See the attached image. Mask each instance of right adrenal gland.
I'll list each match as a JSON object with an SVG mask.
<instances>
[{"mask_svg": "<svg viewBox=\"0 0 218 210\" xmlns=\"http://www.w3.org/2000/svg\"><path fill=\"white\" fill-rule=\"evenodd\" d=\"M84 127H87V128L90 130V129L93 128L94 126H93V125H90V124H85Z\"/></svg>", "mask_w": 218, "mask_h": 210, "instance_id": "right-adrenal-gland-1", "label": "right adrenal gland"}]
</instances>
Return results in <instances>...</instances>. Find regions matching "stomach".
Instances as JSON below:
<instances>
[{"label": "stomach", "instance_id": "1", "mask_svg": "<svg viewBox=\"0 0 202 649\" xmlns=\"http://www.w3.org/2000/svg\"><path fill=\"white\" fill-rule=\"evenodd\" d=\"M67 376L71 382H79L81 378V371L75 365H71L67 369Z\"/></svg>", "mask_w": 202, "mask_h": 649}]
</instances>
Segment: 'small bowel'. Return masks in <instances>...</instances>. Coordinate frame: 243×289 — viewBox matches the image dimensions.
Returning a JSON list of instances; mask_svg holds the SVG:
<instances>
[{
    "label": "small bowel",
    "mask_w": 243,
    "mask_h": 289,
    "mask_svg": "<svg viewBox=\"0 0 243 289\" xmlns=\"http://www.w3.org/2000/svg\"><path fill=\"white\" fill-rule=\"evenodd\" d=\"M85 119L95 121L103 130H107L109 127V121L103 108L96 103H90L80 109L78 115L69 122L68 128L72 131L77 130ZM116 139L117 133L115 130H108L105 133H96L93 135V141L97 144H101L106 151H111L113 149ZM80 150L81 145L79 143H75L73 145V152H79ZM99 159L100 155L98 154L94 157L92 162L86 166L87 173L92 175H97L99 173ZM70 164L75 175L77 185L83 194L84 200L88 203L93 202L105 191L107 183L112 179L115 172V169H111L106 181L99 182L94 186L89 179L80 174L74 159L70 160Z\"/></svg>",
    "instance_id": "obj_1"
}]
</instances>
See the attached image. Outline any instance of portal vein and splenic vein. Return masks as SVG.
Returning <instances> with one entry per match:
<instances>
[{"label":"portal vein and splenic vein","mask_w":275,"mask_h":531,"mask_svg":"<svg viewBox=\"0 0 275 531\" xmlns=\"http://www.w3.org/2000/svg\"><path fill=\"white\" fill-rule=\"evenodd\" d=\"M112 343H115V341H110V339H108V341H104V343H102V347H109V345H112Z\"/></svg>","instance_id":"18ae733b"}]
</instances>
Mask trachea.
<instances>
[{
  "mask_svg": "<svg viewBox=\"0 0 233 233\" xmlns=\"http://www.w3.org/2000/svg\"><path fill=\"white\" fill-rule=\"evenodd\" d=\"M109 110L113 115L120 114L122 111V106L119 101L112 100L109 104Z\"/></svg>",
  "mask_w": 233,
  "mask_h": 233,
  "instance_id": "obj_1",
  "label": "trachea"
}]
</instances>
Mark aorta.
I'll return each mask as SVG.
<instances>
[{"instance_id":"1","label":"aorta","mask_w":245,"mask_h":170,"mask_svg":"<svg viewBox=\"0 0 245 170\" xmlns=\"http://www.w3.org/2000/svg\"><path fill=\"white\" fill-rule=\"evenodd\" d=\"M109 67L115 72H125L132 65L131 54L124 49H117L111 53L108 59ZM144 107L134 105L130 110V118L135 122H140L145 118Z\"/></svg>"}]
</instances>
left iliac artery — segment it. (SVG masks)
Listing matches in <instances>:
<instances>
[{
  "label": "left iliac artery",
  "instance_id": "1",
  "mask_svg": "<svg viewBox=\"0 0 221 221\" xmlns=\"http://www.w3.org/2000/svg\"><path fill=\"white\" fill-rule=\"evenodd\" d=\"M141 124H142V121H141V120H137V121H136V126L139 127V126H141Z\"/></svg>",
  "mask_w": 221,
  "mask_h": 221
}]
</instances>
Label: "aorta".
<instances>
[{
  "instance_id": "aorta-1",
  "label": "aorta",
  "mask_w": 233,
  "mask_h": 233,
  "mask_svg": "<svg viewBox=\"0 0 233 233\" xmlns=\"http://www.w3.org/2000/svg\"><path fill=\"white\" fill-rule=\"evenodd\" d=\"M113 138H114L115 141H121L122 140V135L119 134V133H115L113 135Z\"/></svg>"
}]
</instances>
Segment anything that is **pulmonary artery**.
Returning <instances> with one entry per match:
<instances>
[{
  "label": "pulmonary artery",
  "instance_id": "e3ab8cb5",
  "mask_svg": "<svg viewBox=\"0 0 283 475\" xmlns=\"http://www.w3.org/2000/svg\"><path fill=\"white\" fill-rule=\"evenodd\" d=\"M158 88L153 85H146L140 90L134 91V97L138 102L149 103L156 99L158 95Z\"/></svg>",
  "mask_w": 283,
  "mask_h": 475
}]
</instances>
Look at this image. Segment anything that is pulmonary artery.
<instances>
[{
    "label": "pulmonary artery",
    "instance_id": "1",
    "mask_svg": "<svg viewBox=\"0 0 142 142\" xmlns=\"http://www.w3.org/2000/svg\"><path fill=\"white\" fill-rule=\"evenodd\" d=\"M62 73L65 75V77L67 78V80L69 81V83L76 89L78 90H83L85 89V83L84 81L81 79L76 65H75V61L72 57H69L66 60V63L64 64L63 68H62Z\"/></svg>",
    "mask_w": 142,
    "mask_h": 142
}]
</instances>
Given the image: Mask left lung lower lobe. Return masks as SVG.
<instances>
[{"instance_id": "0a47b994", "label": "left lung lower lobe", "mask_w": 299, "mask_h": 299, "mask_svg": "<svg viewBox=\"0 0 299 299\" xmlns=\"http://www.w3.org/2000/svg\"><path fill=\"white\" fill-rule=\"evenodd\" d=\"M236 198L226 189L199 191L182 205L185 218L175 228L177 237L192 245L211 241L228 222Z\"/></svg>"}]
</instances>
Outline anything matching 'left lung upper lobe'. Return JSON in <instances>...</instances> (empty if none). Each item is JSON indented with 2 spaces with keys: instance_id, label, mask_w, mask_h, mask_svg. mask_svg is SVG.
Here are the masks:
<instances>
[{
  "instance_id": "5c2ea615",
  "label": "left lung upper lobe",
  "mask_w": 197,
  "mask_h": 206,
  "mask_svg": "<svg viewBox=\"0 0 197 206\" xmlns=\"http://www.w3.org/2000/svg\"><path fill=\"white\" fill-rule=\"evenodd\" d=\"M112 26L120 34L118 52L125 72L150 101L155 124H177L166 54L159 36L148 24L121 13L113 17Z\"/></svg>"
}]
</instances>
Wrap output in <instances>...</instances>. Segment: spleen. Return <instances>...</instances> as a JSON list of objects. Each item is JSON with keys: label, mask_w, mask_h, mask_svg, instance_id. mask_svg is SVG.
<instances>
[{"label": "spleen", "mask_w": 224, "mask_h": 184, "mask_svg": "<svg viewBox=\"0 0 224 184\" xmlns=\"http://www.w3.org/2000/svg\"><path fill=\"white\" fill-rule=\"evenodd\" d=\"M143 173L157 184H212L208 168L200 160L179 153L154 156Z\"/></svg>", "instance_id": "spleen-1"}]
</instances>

* [Task brief]:
Recopy all the entries faithfully, leaving none out.

* [Completed exercise]:
See the attached image. Mask each instance of right adrenal gland.
I'll list each match as a JSON object with an SVG mask.
<instances>
[{"mask_svg": "<svg viewBox=\"0 0 218 210\" xmlns=\"http://www.w3.org/2000/svg\"><path fill=\"white\" fill-rule=\"evenodd\" d=\"M84 127H87V128L90 130V129L93 128L94 126H93V125H90V124H85Z\"/></svg>", "mask_w": 218, "mask_h": 210, "instance_id": "right-adrenal-gland-1", "label": "right adrenal gland"}]
</instances>
Return results in <instances>...</instances>. Find regions matching "stomach".
Instances as JSON below:
<instances>
[{"label": "stomach", "instance_id": "1", "mask_svg": "<svg viewBox=\"0 0 202 649\" xmlns=\"http://www.w3.org/2000/svg\"><path fill=\"white\" fill-rule=\"evenodd\" d=\"M67 376L71 382H79L81 378V371L75 365H71L67 369Z\"/></svg>", "mask_w": 202, "mask_h": 649}]
</instances>
Segment: 'small bowel'. Return masks in <instances>...</instances>. Coordinate frame: 243×289 — viewBox matches the image dimensions.
Returning a JSON list of instances; mask_svg holds the SVG:
<instances>
[{
    "label": "small bowel",
    "mask_w": 243,
    "mask_h": 289,
    "mask_svg": "<svg viewBox=\"0 0 243 289\" xmlns=\"http://www.w3.org/2000/svg\"><path fill=\"white\" fill-rule=\"evenodd\" d=\"M85 119L95 121L103 130H107L109 127V121L103 108L96 103H90L80 109L78 115L69 122L68 128L72 131L77 130ZM116 139L117 133L115 130H108L105 133H96L93 135V141L97 144H101L106 151H111L113 149ZM80 150L81 145L79 143H75L73 145V152H79ZM99 159L100 155L98 154L94 157L92 162L86 166L87 173L92 175H97L99 173ZM70 164L75 175L77 185L83 194L84 200L88 203L93 202L105 191L107 183L112 179L115 172V169H111L106 181L99 182L94 186L89 179L80 174L74 159L70 160Z\"/></svg>",
    "instance_id": "obj_1"
}]
</instances>
See the attached image. Outline any instance of portal vein and splenic vein. Return masks as SVG.
Returning <instances> with one entry per match:
<instances>
[{"label":"portal vein and splenic vein","mask_w":275,"mask_h":531,"mask_svg":"<svg viewBox=\"0 0 275 531\" xmlns=\"http://www.w3.org/2000/svg\"><path fill=\"white\" fill-rule=\"evenodd\" d=\"M112 343H115V341H110V339H108V341H104V343H102V347H109V345H112Z\"/></svg>","instance_id":"18ae733b"}]
</instances>
Mask trachea.
<instances>
[{
  "mask_svg": "<svg viewBox=\"0 0 233 233\" xmlns=\"http://www.w3.org/2000/svg\"><path fill=\"white\" fill-rule=\"evenodd\" d=\"M109 110L113 115L120 114L122 111V106L119 101L112 100L109 104Z\"/></svg>",
  "mask_w": 233,
  "mask_h": 233,
  "instance_id": "obj_1",
  "label": "trachea"
}]
</instances>
Mark aorta.
I'll return each mask as SVG.
<instances>
[{"instance_id":"1","label":"aorta","mask_w":245,"mask_h":170,"mask_svg":"<svg viewBox=\"0 0 245 170\" xmlns=\"http://www.w3.org/2000/svg\"><path fill=\"white\" fill-rule=\"evenodd\" d=\"M109 67L115 72H125L132 65L131 54L124 49H117L111 53L108 59ZM144 107L134 105L130 110V118L135 122H140L145 118Z\"/></svg>"}]
</instances>
left iliac artery — segment it. (SVG masks)
Listing matches in <instances>:
<instances>
[{
  "label": "left iliac artery",
  "instance_id": "1",
  "mask_svg": "<svg viewBox=\"0 0 221 221\" xmlns=\"http://www.w3.org/2000/svg\"><path fill=\"white\" fill-rule=\"evenodd\" d=\"M141 124H142V121H141V120H137V121H136V126L139 127V126H141Z\"/></svg>",
  "mask_w": 221,
  "mask_h": 221
}]
</instances>
Label: "aorta".
<instances>
[{
  "instance_id": "aorta-1",
  "label": "aorta",
  "mask_w": 233,
  "mask_h": 233,
  "mask_svg": "<svg viewBox=\"0 0 233 233\" xmlns=\"http://www.w3.org/2000/svg\"><path fill=\"white\" fill-rule=\"evenodd\" d=\"M113 138H114L115 141H121L122 140V135L119 134V133H115L113 135Z\"/></svg>"
}]
</instances>
Segment anything that is **pulmonary artery**.
Returning <instances> with one entry per match:
<instances>
[{
  "label": "pulmonary artery",
  "instance_id": "e3ab8cb5",
  "mask_svg": "<svg viewBox=\"0 0 283 475\" xmlns=\"http://www.w3.org/2000/svg\"><path fill=\"white\" fill-rule=\"evenodd\" d=\"M158 88L153 85H146L140 90L134 91V97L138 102L149 103L156 99L158 95Z\"/></svg>",
  "mask_w": 283,
  "mask_h": 475
}]
</instances>
Look at this image. Segment anything that is pulmonary artery.
<instances>
[{
    "label": "pulmonary artery",
    "instance_id": "1",
    "mask_svg": "<svg viewBox=\"0 0 142 142\" xmlns=\"http://www.w3.org/2000/svg\"><path fill=\"white\" fill-rule=\"evenodd\" d=\"M62 73L65 75V77L67 78V80L69 81V83L76 89L78 90H83L85 89V83L84 81L81 79L76 65H75V61L72 57H69L66 60V63L64 64L63 68H62Z\"/></svg>",
    "mask_w": 142,
    "mask_h": 142
}]
</instances>
Given the image: Mask left lung lower lobe. Return masks as SVG.
<instances>
[{"instance_id": "0a47b994", "label": "left lung lower lobe", "mask_w": 299, "mask_h": 299, "mask_svg": "<svg viewBox=\"0 0 299 299\" xmlns=\"http://www.w3.org/2000/svg\"><path fill=\"white\" fill-rule=\"evenodd\" d=\"M236 198L226 189L199 191L182 205L185 218L175 228L177 237L192 245L211 241L228 222Z\"/></svg>"}]
</instances>
Outline anything matching 'left lung upper lobe'. Return JSON in <instances>...</instances> (empty if none). Each item is JSON indented with 2 spaces with keys: instance_id, label, mask_w, mask_h, mask_svg. mask_svg is SVG.
Here are the masks:
<instances>
[{
  "instance_id": "5c2ea615",
  "label": "left lung upper lobe",
  "mask_w": 197,
  "mask_h": 206,
  "mask_svg": "<svg viewBox=\"0 0 197 206\" xmlns=\"http://www.w3.org/2000/svg\"><path fill=\"white\" fill-rule=\"evenodd\" d=\"M112 26L120 34L118 52L125 72L150 101L155 124H177L166 54L159 36L148 24L121 13L113 17Z\"/></svg>"
}]
</instances>
Wrap output in <instances>...</instances>. Segment: spleen. Return <instances>...</instances> as a JSON list of objects. Each item is JSON with keys: label, mask_w, mask_h, mask_svg, instance_id. mask_svg is SVG.
<instances>
[{"label": "spleen", "mask_w": 224, "mask_h": 184, "mask_svg": "<svg viewBox=\"0 0 224 184\" xmlns=\"http://www.w3.org/2000/svg\"><path fill=\"white\" fill-rule=\"evenodd\" d=\"M143 173L157 184H212L208 168L200 160L179 153L154 156Z\"/></svg>", "instance_id": "spleen-1"}]
</instances>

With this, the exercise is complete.